David Allan Cameron (born 11 March 1974) is an Australian former rower. He was an Australian national champion and an Olympian, and won a silver medal at both junior and senior World Rowing Championships.

==Club and state rowing==
Cameron was born in Maclean, New South Wales, and his senior rowing was initially from the Lower Clarence Rowing Club in that town.

He contested and won the Australian national U23 men's single sculls title in Lower Clarence club colours at the Australian Rowing Championships. in 1996, 1997 and 1998 he competed for the senior men's single sculls Australian championship.

Cameron's state selection first came in 1996 when he was the New South Wales state representative single sculler who contested and won the President's Cup at the Interstate Regatta within the Australian Rowing Championships. He contested the President's Cup again in 1998 in New South Wales skyblue. In 1999 he was selected in the New South Wales men's eight to race for the King's Cup in the Interstate Regatta.

==International representative rowing==
Cameron made his Australian representative debut at the age of eighteen at the 1992 Junior World Rowing Championships in Montreal in an Australian junior coxless pair in which he took second place and won a silver medal.

In 1995 he was selected as Australia's single sculler to contest the 1995 World Rowing U23 Championships in Groningen. He finished in twelfth place. For the 1996 Atlanta Olympics Cameron was Australia's selected single scull and coached by Harald Jahrling he competed and finished in thirteenth place.

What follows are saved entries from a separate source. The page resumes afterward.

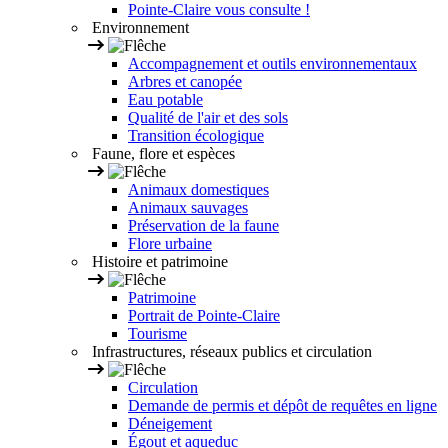
Pointe-Claire vous consulte !
Environnement
Accompagnement et outils environnementaux
Arbres et canopée
Eau potable
Qualité de l'air et des sols
Transition écologique
Faune, flore et espèces
Animaux domestiques
Animaux sauvages
Préservation de la faune
Flore urbaine
Histoire et patrimoine
Patrimoine
Portrait de Pointe-Claire
Tourisme
Infrastructures, réseaux publics et circulation
Circulation
Demande de permis et dépôt de requêtes en ligne
Déneigement
Égout et aqueduc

In 1997 at the World Championships in Aiguebelette he raced the Australian coxed pair with Nick McDonald-Crowley and steered by David Colvin to second place and Cameron's sole senior World Championship medal - a silver. At the 1998 World Rowing Championships in Cologne, Cameron made his final Australian representative appearance when he rowed in the seven seat of the Australian eight which achieved a sixth-place finish.

==Personal==
During his representative rowing career and in the ten years that followed, Cameron worked in financial services, including roles at Westpac, National Australia Bank and JPMorgan Chase.

Cameron went on to complete a bachelor's degree in Science (Physics and Earth Sciences) at the University of Sydney and a Master of Education at the University of New England. In 2015 he moved into teaching and has taught at Newington College. In 2019, he commenced teaching at the Cranbrook School in Sydney's eastern suburbs where he also coaches rowing. Following his successful rowing career, Cameron has coached school and club rowing with coaching appointments in Sydney at The King's School (2001–2003), Newington College (2014–2018) and Leichhardt Rowing Club (since 2015). He has been an Australian Army reservist since 2014.

Cameron was married to politician and Olympic skier Zali Steggall from 1999 until their separation in 2006. They have two children from their marriage.